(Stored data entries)
★ ★ ★ ★

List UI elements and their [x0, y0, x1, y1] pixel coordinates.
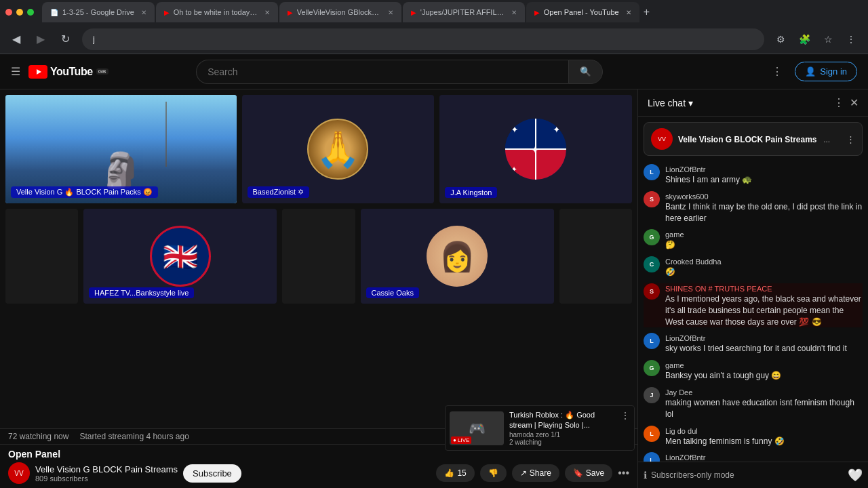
- chat-close-button[interactable]: ✕: [850, 96, 859, 109]
- statue-silhouette: 🗿: [100, 150, 142, 190]
- center-star: ✦: [531, 144, 539, 155]
- chat-title: Live chat ▾: [648, 98, 693, 108]
- pinned-channel-name: Velle Vision G BLOCK Pain Streams: [678, 135, 817, 144]
- info-icon: ℹ: [644, 470, 647, 481]
- chat-message-m5: S SHINES ON # TRUTHS PEACE As I mentione…: [644, 283, 863, 327]
- search-input[interactable]: [196, 60, 568, 84]
- browser-action-buttons: ⚙ 🧩 ☆ ⋮: [772, 31, 860, 47]
- chat-message-m8: J Jay Dee making women have education is…: [644, 387, 863, 420]
- participant-name-cassie: Cassie Oaks: [366, 287, 419, 298]
- pinned-dots: ...: [823, 135, 830, 144]
- new-tab-button[interactable]: +: [641, 3, 652, 21]
- participants-row-top: 🗿 Velle Vision G 🔥 BLOCK Pain Packs 😡: [5, 95, 632, 203]
- ja-flag-avatar: ✦ ✦ ✦ ✦: [505, 119, 566, 180]
- msg-text-m7: Banksy you ain't a tough guy 😄: [665, 370, 863, 382]
- msg-content-m9: Lig do dul Men talking feminism is funny…: [665, 426, 863, 447]
- browser-tab-5[interactable]: ▶ Open Panel - YouTube ✕: [526, 2, 639, 22]
- browser-tab-3[interactable]: ▶ VelleVileVision GBlock with Love... ✕: [279, 2, 401, 22]
- back-button[interactable]: ◀: [8, 30, 24, 48]
- youtube-logo[interactable]: YouTube GB: [28, 65, 108, 79]
- browser-tab-2[interactable]: ▶ Oh to be white in todays UK! - Yo... ✕: [156, 2, 278, 22]
- sign-in-button[interactable]: 👤 Sign in: [795, 62, 857, 81]
- msg-text-m4: 🤣: [665, 266, 863, 278]
- like-button[interactable]: 👍 15: [436, 464, 474, 482]
- msg-content-m6: LionZOfBntr sky works I tried searching …: [665, 333, 863, 354]
- chat-messages[interactable]: L LionZOfBntr Shines I am an army 🐢 S sk…: [638, 161, 868, 462]
- chevron-down-icon[interactable]: ▾: [688, 98, 693, 108]
- msg-username-m1: LionZOfBntr: [665, 165, 705, 174]
- more-options-button[interactable]: ⋮: [768, 62, 787, 81]
- more-actions-button[interactable]: •••: [618, 467, 629, 479]
- msg-username-m6: LionZOfBntr: [665, 334, 705, 342]
- participant-name-basedzionist: BasedZionist ✡: [248, 186, 310, 198]
- subscribers-mode-label: Subscribers-only mode: [651, 470, 734, 480]
- extensions-button[interactable]: 🧩: [795, 31, 814, 47]
- forward-button[interactable]: ▶: [33, 30, 49, 48]
- msg-username-m3: game: [665, 230, 684, 239]
- chat-footer: ℹ Subscribers-only mode 🤍: [638, 462, 868, 488]
- star-1: ✦: [511, 124, 519, 135]
- participant-name-ja: J.A Kingston: [445, 187, 497, 198]
- dislike-button[interactable]: 👎: [480, 464, 507, 482]
- channel-avatar: VV: [8, 462, 30, 484]
- pinned-more-button[interactable]: ⋮: [846, 134, 855, 144]
- hamburger-menu[interactable]: ☰: [11, 65, 20, 78]
- msg-text-m8: making women have education isnt feminis…: [665, 397, 863, 420]
- suggested-more-button[interactable]: ⋮: [620, 410, 630, 421]
- save-button[interactable]: 🔖 Save: [565, 464, 612, 482]
- subscriber-count: 809 subscribers: [35, 474, 178, 483]
- msg-username-m4: Crooked Buddha: [665, 258, 722, 266]
- youtube-logo-icon: [28, 65, 47, 79]
- suggested-info: Turkish Roblox : 🔥 Good stream | Playing…: [509, 410, 615, 446]
- star-3: ✦: [511, 165, 517, 174]
- more-tools-button[interactable]: ⋮: [842, 31, 860, 47]
- msg-text-m3: 🤔: [665, 239, 863, 251]
- participants-grid: 🗿 Velle Vision G 🔥 BLOCK Pain Packs 😡: [0, 89, 637, 428]
- msg-username-m9: Lig do dul: [665, 427, 698, 435]
- jesus-avatar: 🙏: [307, 119, 368, 180]
- open-panel-title: Open Panel: [8, 449, 60, 460]
- share-button[interactable]: ↗ Share: [512, 464, 559, 482]
- msg-content-m8: Jay Dee making women have education isnt…: [665, 387, 863, 420]
- participant-empty-2: [282, 209, 355, 304]
- chat-message-m10: L LionZOfBntr wow 69% of democrats in a …: [644, 452, 863, 462]
- subscribers-mode: ℹ Subscribers-only mode: [644, 470, 842, 481]
- youtube-logo-text: YouTube: [50, 66, 93, 78]
- profile-button[interactable]: ⚙: [772, 31, 789, 47]
- address-bar[interactable]: [82, 28, 764, 50]
- header-right: ⋮ 👤 Sign in: [768, 62, 857, 81]
- participant-ja-kingston: ✦ ✦ ✦ ✦ J.A Kingston: [439, 95, 632, 203]
- msg-avatar-m1: L: [644, 164, 660, 180]
- msg-text-m6: sky works I tried searching for it and c…: [665, 343, 863, 354]
- msg-content-m10: LionZOfBntr wow 69% of democrats in a po…: [665, 452, 863, 462]
- star-2: ✦: [553, 124, 561, 135]
- msg-username-m5: SHINES ON # TRUTHS PEACE: [665, 285, 772, 293]
- heart-button[interactable]: 🤍: [848, 468, 863, 483]
- browser-tab-1[interactable]: 📄 1-3-25 - Google Drive ✕: [42, 2, 155, 22]
- chat-message-m1: L LionZOfBntr Shines I am an army 🐢: [644, 164, 863, 186]
- browser-tab-4[interactable]: ▶ 'Jupes/JUPITER AFFILIATED' yout... ✕: [403, 2, 525, 22]
- reload-button[interactable]: ↻: [57, 30, 74, 48]
- chat-message-m4: C Crooked Buddha 🤣: [644, 256, 863, 278]
- search-button[interactable]: 🔍: [568, 60, 603, 84]
- uk-avatar: 🇬🇧: [150, 226, 211, 287]
- msg-avatar-m8: J: [644, 387, 660, 403]
- chat-message-m6: L LionZOfBntr sky works I tried searchin…: [644, 333, 863, 354]
- cassie-avatar: 👩: [427, 226, 488, 287]
- chat-more-button[interactable]: ⋮: [833, 96, 844, 109]
- browser-tabs: 📄 1-3-25 - Google Drive ✕ ▶ Oh to be whi…: [42, 2, 863, 22]
- msg-text-m1: Shines I am an army 🐢: [665, 174, 863, 186]
- subscribe-button[interactable]: Subscribe: [183, 464, 241, 483]
- channel-name: Velle Vision G BLOCK Pain Streams: [35, 464, 178, 474]
- msg-username-m2: skyworks600: [665, 192, 709, 201]
- suggested-video[interactable]: 🎮 ● LIVE Turkish Roblox : 🔥 Good stream …: [445, 405, 635, 451]
- msg-content-m3: game 🤔: [665, 229, 863, 251]
- msg-content-m1: LionZOfBntr Shines I am an army 🐢: [665, 164, 863, 186]
- thumbs-up-icon: 👍: [444, 468, 454, 478]
- search-icon: 🔍: [580, 66, 591, 77]
- chat-message-m3: G game 🤔: [644, 229, 863, 251]
- msg-text-m2: Bantz I think it may be the old one, I d…: [665, 201, 863, 224]
- bookmarks-button[interactable]: ☆: [820, 31, 837, 47]
- stream-main: Powered by S 🦅 StreamYard: [0, 89, 637, 428]
- participant-name-hafez: HAFEZ TV...Banksystyle live: [89, 287, 194, 298]
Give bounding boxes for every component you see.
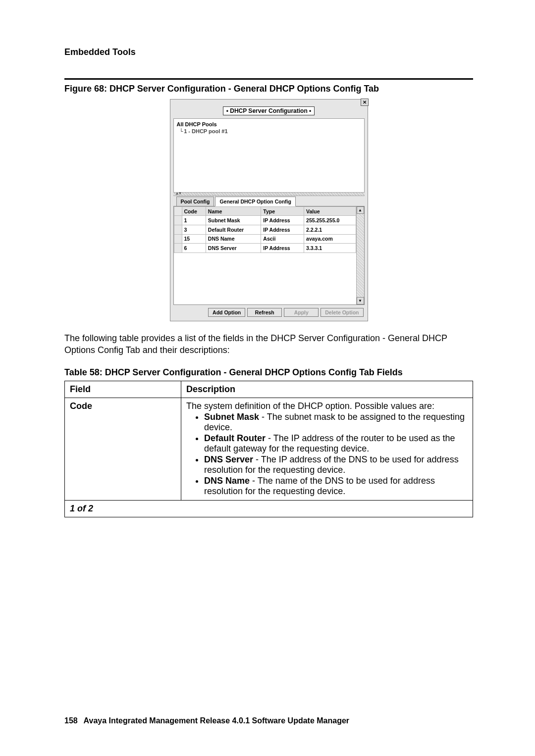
apply-button[interactable]: Apply [284,308,319,317]
dhcp-config-dialog: ✕ • DHCP Server Configuration • All DHCP… [170,99,368,321]
figure-caption: Figure 68: DHCP Server Configuration - G… [64,84,473,94]
options-grid-wrap: Code Name Type Value 1 Subnet Mask IP Ad… [173,206,365,305]
cell-type: IP Address [261,244,304,253]
scroll-down-icon[interactable]: ▼ [357,297,364,304]
field-description-table: Field Description Code The system defini… [64,381,473,517]
horizontal-rule [64,78,473,80]
cell-type: Ascii [261,234,304,244]
table-row: Code The system definition of the DHCP o… [65,398,473,500]
table-caption: Table 58: DHCP Server Configuration - Ge… [64,367,473,378]
cell-type: IP Address [261,216,304,225]
splitter-handle[interactable] [173,192,365,196]
cell-name: DNS Name [206,234,261,244]
tree-root[interactable]: All DHCP Pools [177,121,361,128]
page-footer: 158 Avaya Integrated Management Release … [64,716,349,725]
col-code[interactable]: Code [182,207,206,216]
tab-general-dhcp-option-config[interactable]: General DHCP Option Config [215,197,295,206]
cell-name: Default Router [206,225,261,234]
tree-child[interactable]: └1 - DHCP pool #1 [180,128,361,135]
cell-value: 255.255.255.0 [304,216,356,225]
button-row: Add Option Refresh Apply Delete Option [173,305,365,318]
tree-child-label: 1 - DHCP pool #1 [184,128,227,134]
th-field: Field [65,381,181,398]
figure-wrap: ✕ • DHCP Server Configuration • All DHCP… [64,99,473,321]
pager-cell: 1 of 2 [65,500,473,517]
col-value[interactable]: Value [304,207,356,216]
dialog-title-text: • DHCP Server Configuration • [223,106,315,115]
desc-list: Subnet Mask - The subnet mask to be assi… [204,412,468,497]
table-row[interactable]: 6 DNS Server IP Address 3.3.3.1 [174,244,356,253]
vertical-scrollbar[interactable]: ▲ ▼ [356,206,364,304]
cell-value: avaya.com [304,234,356,244]
table-row[interactable]: 1 Subnet Mask IP Address 255.255.255.0 [174,216,356,225]
list-item: DNS Name - The name of the DNS to be use… [204,476,468,497]
cell-type: IP Address [261,225,304,234]
dialog-title: • DHCP Server Configuration • [173,106,365,115]
pool-tree[interactable]: All DHCP Pools └1 - DHCP pool #1 [173,118,365,193]
cell-code: 1 [182,216,206,225]
cell-code: 6 [182,244,206,253]
field-desc-cell: The system definition of the DHCP option… [181,398,473,500]
options-grid[interactable]: Code Name Type Value 1 Subnet Mask IP Ad… [174,206,356,304]
page-number: 158 [64,716,78,725]
refresh-button[interactable]: Refresh [247,308,282,317]
list-item: Subnet Mask - The subnet mask to be assi… [204,412,468,433]
section-header: Embedded Tools [64,47,473,57]
cell-value: 2.2.2.1 [304,225,356,234]
field-name-cell: Code [65,398,181,500]
tabs-row: Pool Config General DHCP Option Config [173,196,365,206]
list-item: Default Router - The IP address of the r… [204,433,468,454]
table-row[interactable]: 3 Default Router IP Address 2.2.2.1 [174,225,356,234]
col-name[interactable]: Name [206,207,261,216]
cell-code: 15 [182,234,206,244]
cell-code: 3 [182,225,206,234]
col-select [174,207,182,216]
pager-row: 1 of 2 [65,500,473,517]
cell-name: Subnet Mask [206,216,261,225]
delete-option-button[interactable]: Delete Option [321,308,363,317]
scroll-up-icon[interactable]: ▲ [357,206,364,214]
list-item: DNS Server - The IP address of the DNS t… [204,454,468,475]
tab-pool-config[interactable]: Pool Config [176,197,214,206]
close-icon[interactable]: ✕ [361,99,369,106]
footer-title: Avaya Integrated Management Release 4.0.… [84,716,349,725]
cell-name: DNS Server [206,244,261,253]
intro-paragraph: The following table provides a list of t… [64,332,473,356]
add-option-button[interactable]: Add Option [208,308,245,317]
desc-lead: The system definition of the DHCP option… [186,401,468,411]
cell-value: 3.3.3.1 [304,244,356,253]
col-type[interactable]: Type [261,207,304,216]
table-row[interactable]: 15 DNS Name Ascii avaya.com [174,234,356,244]
th-description: Description [181,381,473,398]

★ ★ ★ ★

Description of the task
Pull out all lines from the entries above in which the word "title" appears.

Solution below
- chat-title: Live chat ▾: [648, 98, 693, 108]
- open-panel-title: Open Panel: [8, 449, 60, 460]
dialog-title-text: • DHCP Server Configuration • [223,106,315,115]
dialog-title: • DHCP Server Configuration • [173,106,365,115]
footer-title: Avaya Integrated Management Release 4.0.… [84,716,349,725]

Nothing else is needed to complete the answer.